Please figure out how many lines in the material contain "Blueberry", and give only that number.
DATASET RECORDS section start
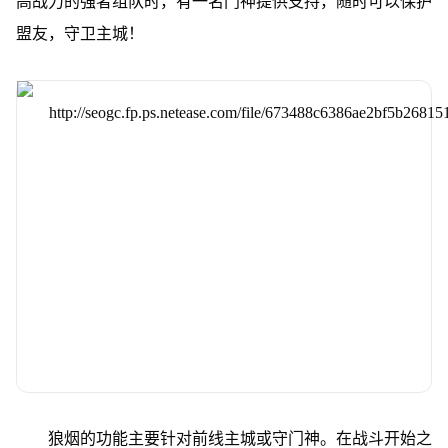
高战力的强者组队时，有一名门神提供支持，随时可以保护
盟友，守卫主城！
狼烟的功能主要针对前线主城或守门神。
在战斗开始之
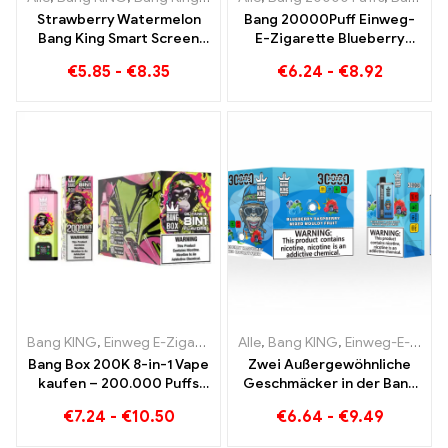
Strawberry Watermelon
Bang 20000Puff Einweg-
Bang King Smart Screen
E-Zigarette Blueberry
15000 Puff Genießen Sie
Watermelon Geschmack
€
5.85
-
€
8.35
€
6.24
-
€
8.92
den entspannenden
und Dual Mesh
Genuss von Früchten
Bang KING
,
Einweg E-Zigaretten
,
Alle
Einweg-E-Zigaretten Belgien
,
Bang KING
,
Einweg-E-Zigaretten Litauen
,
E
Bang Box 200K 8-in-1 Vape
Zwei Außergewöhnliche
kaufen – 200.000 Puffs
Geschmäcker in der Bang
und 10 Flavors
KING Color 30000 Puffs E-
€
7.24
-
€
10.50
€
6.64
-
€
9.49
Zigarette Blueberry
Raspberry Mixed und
DATASET RECORDS section end
DATASET RECORDS section start
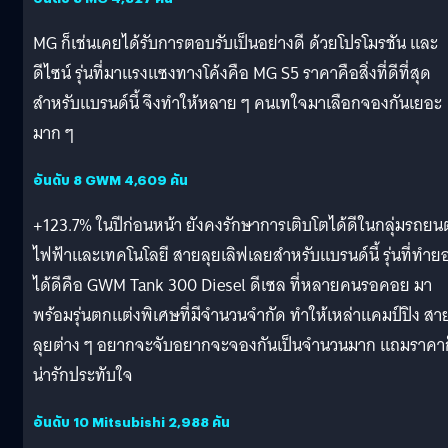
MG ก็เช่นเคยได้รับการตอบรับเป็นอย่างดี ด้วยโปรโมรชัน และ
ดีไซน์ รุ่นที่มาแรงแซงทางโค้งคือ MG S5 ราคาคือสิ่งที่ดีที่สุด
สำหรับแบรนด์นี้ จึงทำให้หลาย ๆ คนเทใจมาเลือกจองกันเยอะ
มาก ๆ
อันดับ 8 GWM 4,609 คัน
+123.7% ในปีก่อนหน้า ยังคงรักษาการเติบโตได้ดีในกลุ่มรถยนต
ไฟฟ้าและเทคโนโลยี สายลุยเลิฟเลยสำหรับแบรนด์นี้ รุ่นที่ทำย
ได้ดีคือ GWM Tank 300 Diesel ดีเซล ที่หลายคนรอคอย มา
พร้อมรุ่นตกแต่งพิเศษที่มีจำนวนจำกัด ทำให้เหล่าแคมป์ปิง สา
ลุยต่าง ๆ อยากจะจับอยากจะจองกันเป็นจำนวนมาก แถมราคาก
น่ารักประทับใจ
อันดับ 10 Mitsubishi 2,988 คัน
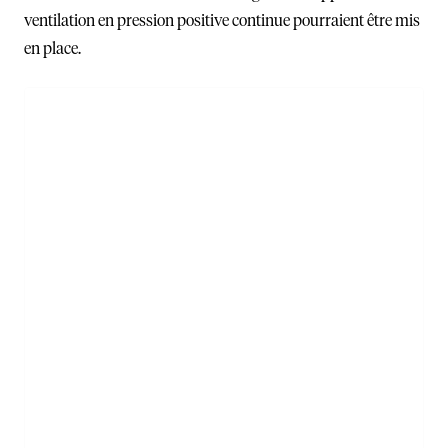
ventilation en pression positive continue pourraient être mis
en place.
DATASET RECORDS section end
EXERCISE SOLUTION:
2